*Aim of the task*.
The answer must be a word-for-word copy of the records below, with every picture left out.

* * * *

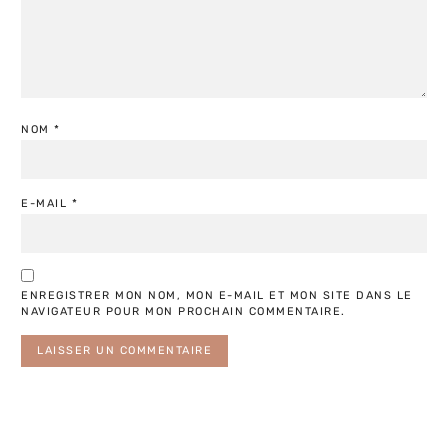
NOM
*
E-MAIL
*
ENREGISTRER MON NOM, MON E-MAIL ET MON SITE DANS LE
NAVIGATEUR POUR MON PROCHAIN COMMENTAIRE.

* * * *

*Result*.
NOM
*
E-MAIL
*
ENREGISTRER MON NOM, MON E-MAIL ET MON SITE DANS LE
NAVIGATEUR POUR MON PROCHAIN COMMENTAIRE.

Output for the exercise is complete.